Despite that recent lack of production, losing Beltran to surgery would be a huge blow. Huge. He adds an impossible to replace element to the lineup with his professional at-bats and ability to hit for both average and power. Beltran’s literally the only guy on the roster who can do both. Ichiro Suzuki will probably see more playing time as soon as his back heals up, but if Beltran were to miss a significant amount of time, the best possible solution may be to play Alfonso Soriano in right and let Derek Jeter spend more time at DH, allowing Brendan Ryan to play shortstop and improve the defense. The Yankees can’t field worth a damn and they don’t have a bat to replace Beltran. Replacing Jeter with Ryan in the field is an upgrade, especially given the ground ball heavy pitching staff.
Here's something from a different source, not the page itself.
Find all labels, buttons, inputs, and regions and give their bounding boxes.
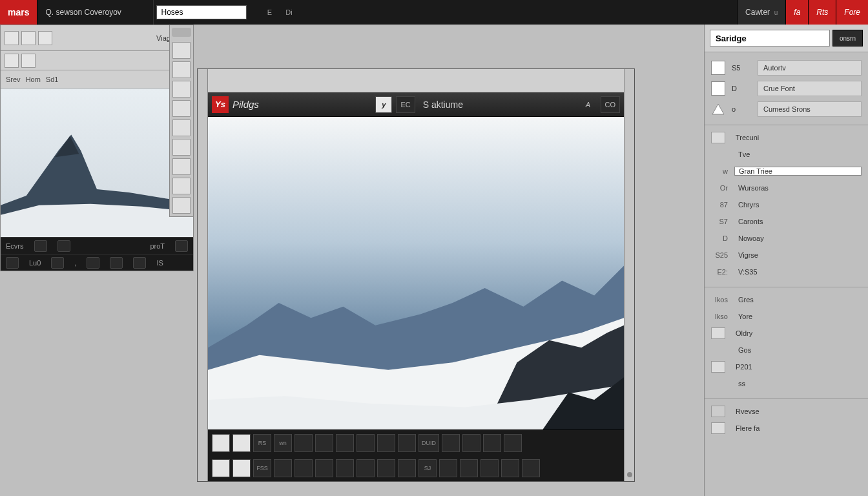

The Yankees have had their seemingly perpetual issues with runners in scoring position in 2014, but the offense has been effective both recently (4+ runs in seven straight games) and overall this season (4.45 runs per game). Removing Beltran from the equation will hurt the lineup, especially if the Yankees do shift Jeter to DH and play Ryan more often. Hopefully the cortisone shot will work and he can return to the lineup within the next few days. I am expecting the worst though. A bone spur in a hitter’s elbow strikes me as something that will require surgery sooner rather than later.